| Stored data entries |
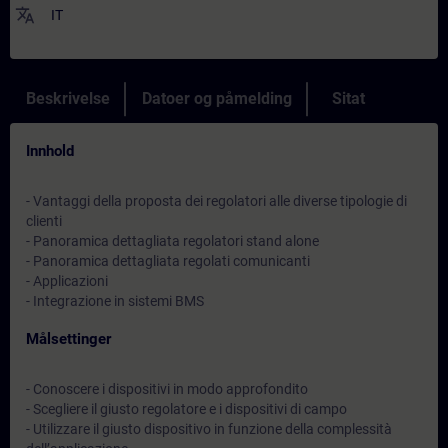
translate
IT
Beskrivelse
Datoer og påmelding
Sitat
Innhold
- Vantaggi della proposta dei regolatori alle diverse tipologie di
clienti
- Panoramica dettagliata regolatori stand alone
- Panoramica dettagliata regolati comunicanti
- Applicazioni
- Integrazione in sistemi BMS
Målsettinger
- Conoscere i dispositivi in modo approfondito
- Scegliere il giusto regolatore e i dispositivi di campo
- Utilizzare il giusto dispositivo in funzione della complessità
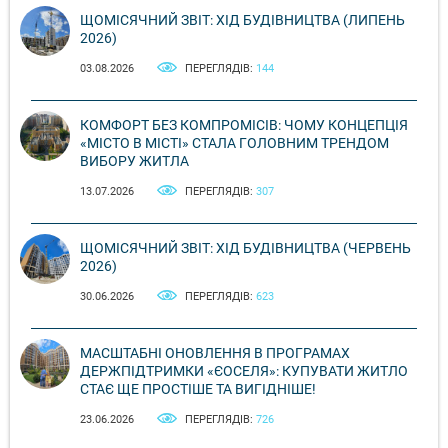
ЩОМІСЯЧНИЙ ЗВІТ: ХІД БУДІВНИЦТВА (ЛИПЕНЬ
2026)
03.08.2026
ПЕРЕГЛЯДІВ:
144
КОМФОРТ БЕЗ КОМПРОМІСІВ: ЧОМУ КОНЦЕПЦІЯ
«МІСТО В МІСТІ» СТАЛА ГОЛОВНИМ ТРЕНДОМ
ВИБОРУ ЖИТЛА
13.07.2026
ПЕРЕГЛЯДІВ:
307
ЩОМІСЯЧНИЙ ЗВІТ: ХІД БУДІВНИЦТВА (ЧЕРВЕНЬ
2026)
30.06.2026
ПЕРЕГЛЯДІВ:
623
МАСШТАБНІ ОНОВЛЕННЯ В ПРОГРАМАХ
ДЕРЖПІДТРИМКИ «ЄОСЕЛЯ»: КУПУВАТИ ЖИТЛО
СТАЄ ЩЕ ПРОСТІШЕ ТА ВИГІДНІШЕ!
23.06.2026
ПЕРЕГЛЯДІВ:
726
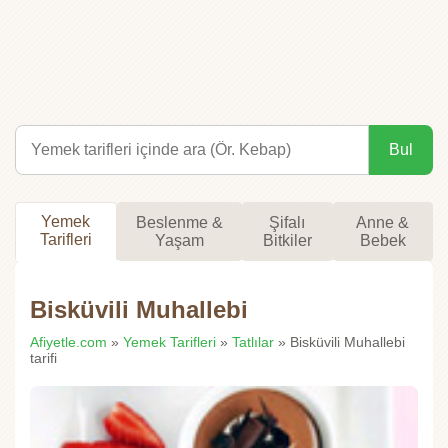
Bul
Yemek
Beslenme &
Şifalı
Anne &
Tarifleri
Yaşam
Bitkiler
Bebek
Bisküvili Muhallebi
Afiyetle.com
»
Yemek Tarifleri
»
Tatlılar
» Bisküvili Muhallebi
tarifi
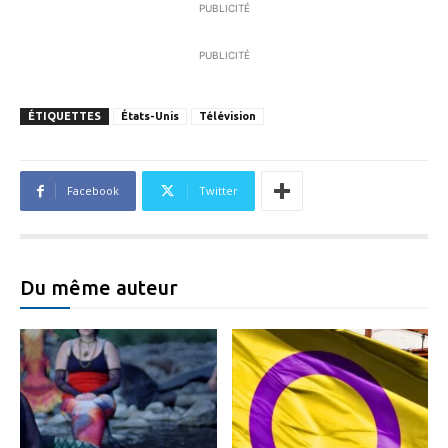
PUBLICITÉ
PUBLICITÉ
ÉTIQUETTES
États-Unis
Télévision
Facebook
Twitter
Du même auteur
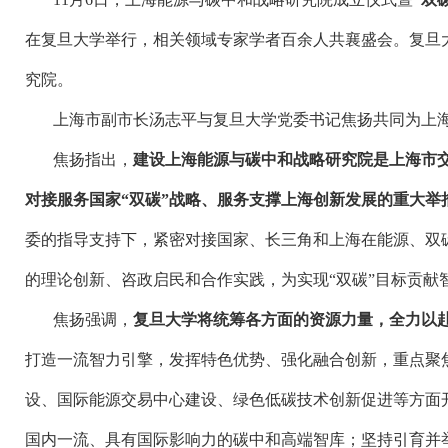
在复旦大学举行，相关领域专家学者百余人共襄盛会。复旦
究院。
上海市副市长汤志平与复旦大学党委书记焦扬共同为上
焦扬指出，
建设上海能源与碳中和战略研究院是上海市
对接服务国家
“双碳”战略、服务支撑上海创新发展的重大举
委的指导支持下，紧密对接国家、长三角和上海在能源、双
的理论创新、咨政启民和合作实践，为实现
“双碳”目标贡献
焦扬强调，
复旦大学将统筹各方面的资源力量，全力以
打造一流智力引擎，发挥特色优势、强化融合创新，重点聚
设、国际能源交易中心建设、绿色低碳技术创新促进等方面
国内一流、具有国际影响力的碳中和高端智库；坚持引育并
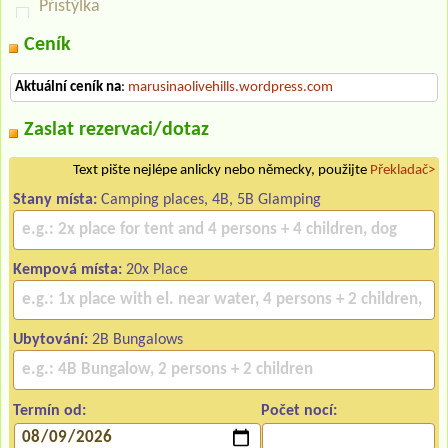
Přistýlka
Ceník
Aktuální ceník na
:
marusinaolivehills.wordpress.com
Zaslat rezervaci/dotaz
Text pište nejlépe anlicky nebo německy, použijte
Překladač>
Stany místa:
Camping places, 4B, 5B Glamping
Kempová místa:
20x Place
Ubytování:
2B Bungalows
Termín od:
Počet nocí:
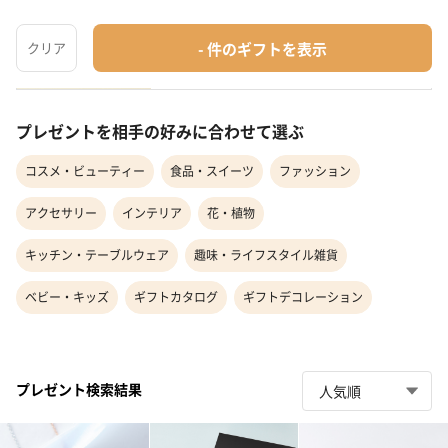
アグラスセ...
お酒
¥9,581〜
最短
8月10日(月)
お届け
プレゼントを相手の好みに合わせて選ぶ
コスメ・ビューティー
食品・スイーツ
ファッション
アクセサリー
インテリア
花・植物
キッチン・テーブルウェア
趣味・ライフスタイル雑貨
ベビー・キッズ
ギフトカタログ
ギフトデコレーション
プレゼント検索結果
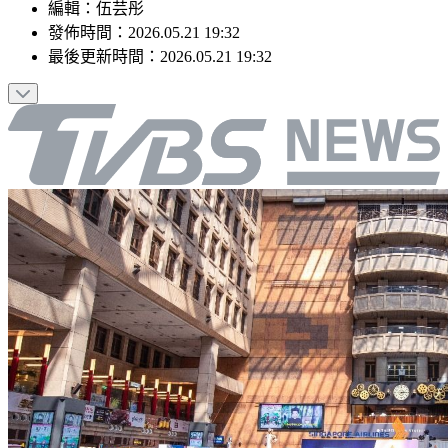
編輯
：
伍芸彤
發佈時間：
2026.05.21 19:32
最後更新時間：
2026.05.21 19:32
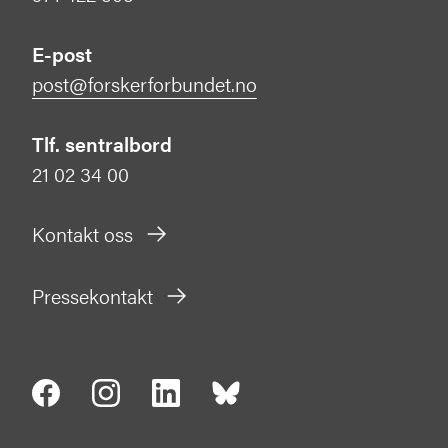
E-post
post@forskerforbundet.no
Tlf. sentralbord
21 02 34 00
Kontakt oss
Pressekontakt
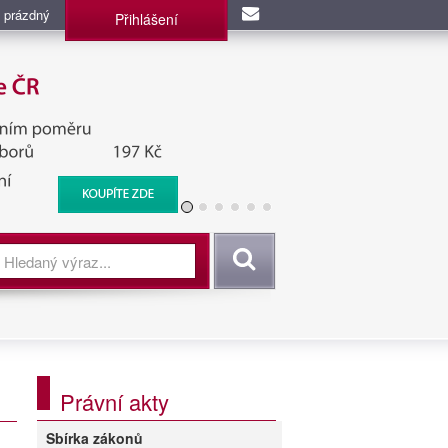
 prázdný
Přihlášení
užba, BIS, Zpravodajské
Vyhledat
Právní akty
Sbírka zákonů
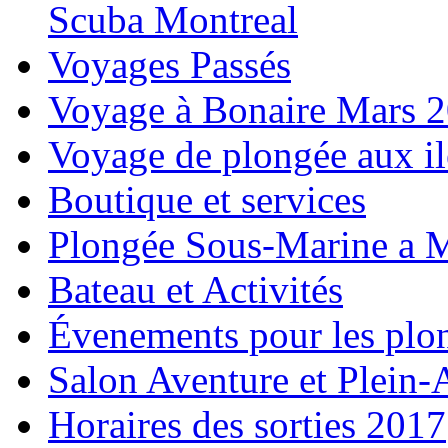
Scuba Montreal
Voyages Passés
Voyage à Bonaire Mars 
Voyage de plongée aux i
Boutique et services
Plongée Sous-Marine a M
Bateau et Activités
Évenements pour les plo
Salon Aventure et Plein-
Horaires des sorties 2017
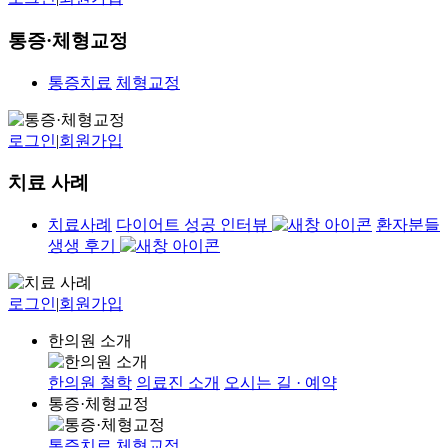
통증·체형교정
통증치료
체형교정
로그인
|
회원가입
치료 사례
치료사례
다이어트 성공 인터뷰
환자분들
생생 후기
로그인
|
회원가입
한의원 소개
한의원 철학
의료진 소개
오시는 길 · 예약
통증·체형교정
통증치료
체형교정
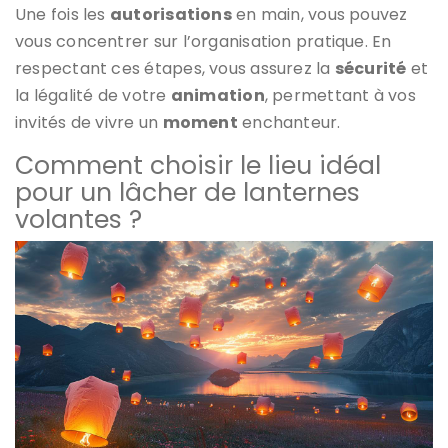
Une fois les
autorisations
en main, vous pouvez
vous concentrer sur l’organisation pratique. En
respectant ces étapes, vous assurez la
sécurité
et
la légalité de votre
animation
, permettant à vos
invités de vivre un
moment
enchanteur.
Comment choisir le lieu idéal
pour un lâcher de lanternes
volantes ?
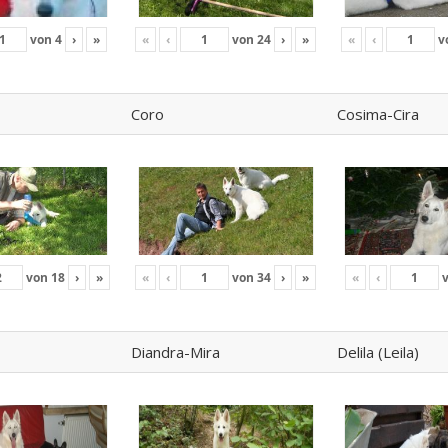
von
4
›
»
«
‹
von
24
›
»
«
‹
v
Coro
Cosima-Cira
von
18
›
»
«
‹
von
34
›
»
«
‹
Diandra-Mira
Delila (Leila)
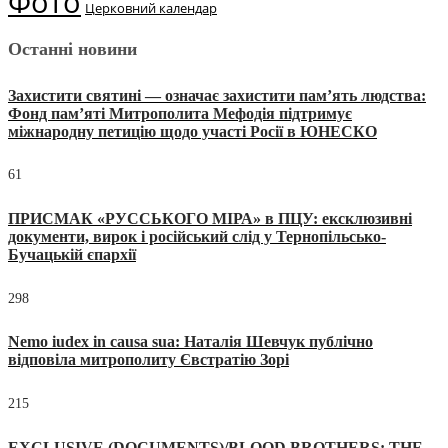
Фото
Церковний календар
Останні новини
Захистити святині — означає захистити пам’ять людства:
Фонд пам’яті Митрополита Мефодія підтримує
міжнародну петицію щодо участі Росії в ЮНЕСКО
61
ПРИСМАК «РУССЬКОГО МІРА» в ПЦУ: ексклюзивні
документи, вирок і російський слід у Тернопільсько-
Бучацькій єпархії
298
Nemo iudex in causa sua: Наталія Шевчук публічно
відповіла митрополиту Євстратію Зорі
215
EXCLUSIVE (DOCUMENTS)/BLOOD BROTHERS: THE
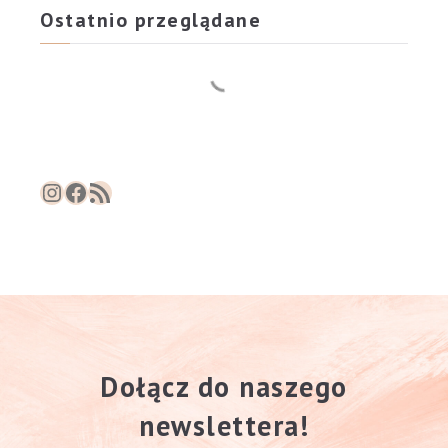
Ostatnio przeglądane
Instagram
Facebook
RSS Feed
Dołącz do naszego
newslettera!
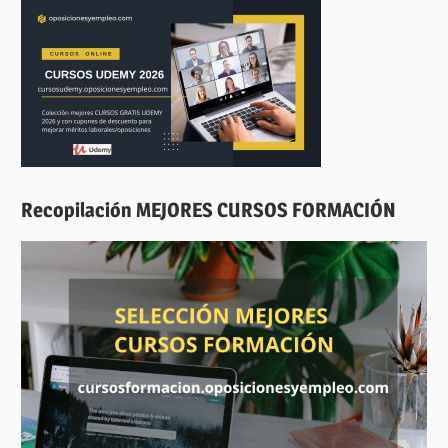
Recopilación MEJORES CURSOS FORMACIÓN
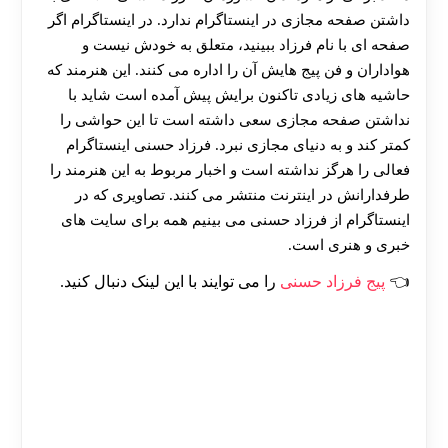
داشتن صفحه مجازی در اینستاگرام ندارد. در اینستاگرام اگر
صفحه ای با نام فرزاد ببینید، متعلق به خودش نیست و
هواداران و فن پیج هایش آن را اداره می کنند. این هنرمند که
حاشیه های زیادی تاکنون برایش پیش آمده است شاید با
نداشتن صفحه مجازی سعی داشته است تا این حواشی را
کمتر کند و به دنیای مجازی نبرد. فرزاد حسنی اینستاگرام
فعالی را هرگز نداشته است و اخبار مربوط به این هنرمند را
طرفدارانش در اینترنت منتشر می کنند. تصاویری که در
اینستاگرام از فرزاد حسنی می بینیم همه برای سایت های
خبری و هنری است.
پیج فرزاد حسنی
را می توایند با این لینک دنبال کنید.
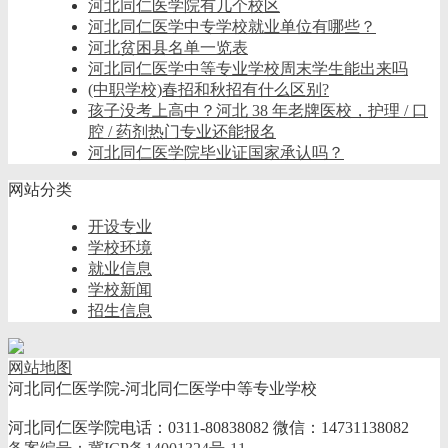
河北同仁医学院有几个校区
河北同仁医学中专学校就业单位有哪些？
河北贫困县名单一览表
河北同仁医学中等专业学校周末学生能出来吗
(中职学校)春招和秋招有什么区别?
孩子没考上高中？河北 38 年老牌医校，护理 / 口
腔 / 药剂热门专业还能报名
河北同仁医学院毕业证国家承认吗？
网站分类
开设专业
学校环境
就业信息
学校新闻
招生信息
网站地图
河北同仁医学院-河北同仁医学中等专业学校
河北同仁医学院电话：0311-80838082 微信：14731138082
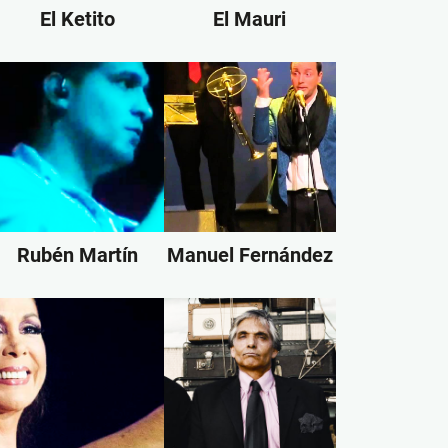
El Ketito
El Mauri
Rubén Martín
Manuel Fernández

| PROBLEM STATEMENT |
Report back each line of the entries that holds the string "БУДІВНИЦТВА".

| SOLUTION FOR THIS PROBLEM |
ЩОМІСЯЧНИЙ ЗВІТ: ХІД БУДІВНИЦТВА (ЛИПЕНЬ
ЩОМІСЯЧНИЙ ЗВІТ: ХІД БУДІВНИЦТВА (ЧЕРВЕНЬ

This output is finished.